Task input START

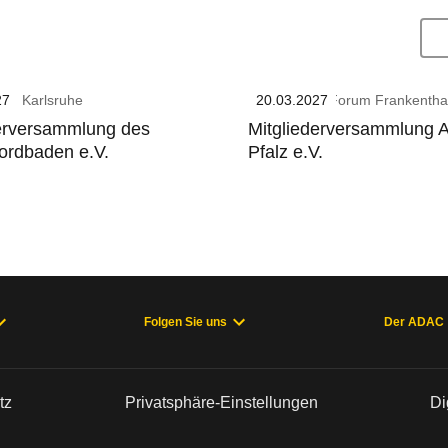
27
el Karlsruhe
20.03.2027
CongressForum Frankentha
derversammlung des
Mitgliederversammlung
rdbaden e.V.
Pfalz e.V.
Folgen Sie uns
Der ADAC
tz
Privatsphäre-Einstellungen
Di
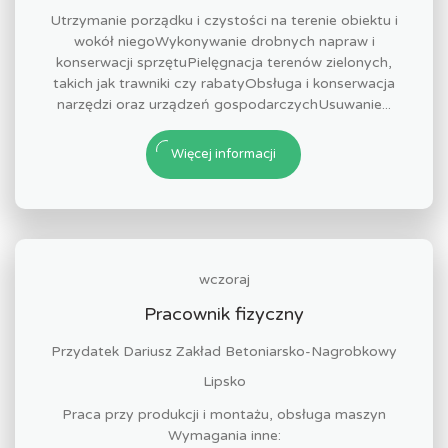
Utrzymanie porządku i czystości na terenie obiektu i
wokół niegoWykonywanie drobnych napraw i
konserwacji sprzętuPielęgnacja terenów zielonych,
takich jak trawniki czy rabatyObsługa i konserwacja
narzędzi oraz urządzeń gospodarczychUsuwanie...
Więcej informacji
wczoraj
Pracownik fizyczny
Przydatek Dariusz Zakład Betoniarsko-Nagrobkowy
Lipsko
Praca przy produkcji i montażu, obsługa maszyn
Wymagania inne:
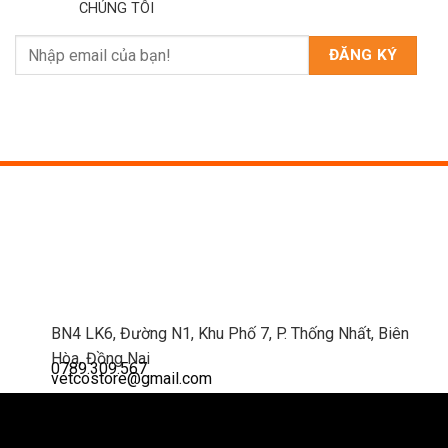
CHÚNG TÔI
BN4 LK6, Đường N1, Khu Phố 7, P. Thống Nhất, Biên
Hòa, Đồng Nai
0789.309.567
vetcostore@gmail.com
Thiết kế website bởi
Mắt Bão WS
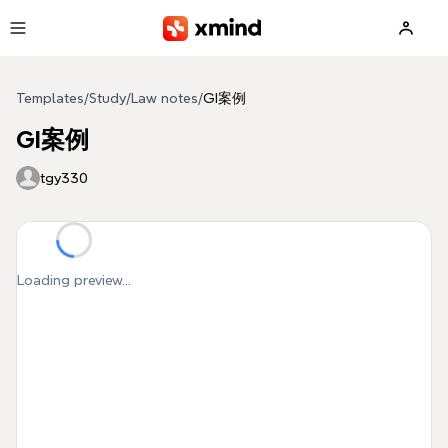
Skip to main content
Templates
/
Study
/
Law notes
/
GI案例
GI案例
tgy330
Loading preview...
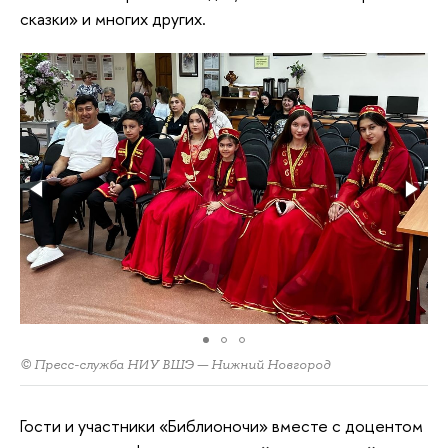
сказки» и многих других.
© Пресс-служба НИУ ВШЭ — Нижний Новгород
Гости и участники «Библионочи» вместе с доцентом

Task input END

Exercise instructions: Leaving the pictures aside, give back all the records exactly as they are.

Problem solution:
27
el Karlsruhe
20.03.2027
CongressForum Frankentha
derversammlung des
Mitgliederversammlung
rdbaden e.V.
Pfalz e.V.
Folgen Sie uns
Der ADAC
tz
Privatsphäre-Einstellungen
Di
Utrzymanie porządku i czystości na terenie obiektu i
wokół niegoWykonywanie drobnych napraw i
konserwacji sprzętuPielęgnacja terenów zielonych,
takich jak trawniki czy rabatyObsługa i konserwacja
narzędzi oraz urządzeń gospodarczychUsuwanie...
Więcej informacji
wczoraj
Pracownik fizyczny
Przydatek Dariusz Zakład Betoniarsko-Nagrobkowy
Lipsko
Praca przy produkcji i montażu, obsługa maszyn
Wymagania inne:
CHÚNG TÔI
BN4 LK6, Đường N1, Khu Phố 7, P. Thống Nhất, Biên
Hòa, Đồng Nai
0789.309.567
vetcostore@gmail.com
Thiết kế website bởi
Mắt Bão WS
Skip to main content
Templates
/
Study
/
Law notes
/
GI案例
GI案例
tgy330
Loading preview...
сказки» и многих других.
© Пресс-служба НИУ ВШЭ — Нижний Новгород
Гости и участники «Библионочи» вместе с доцентом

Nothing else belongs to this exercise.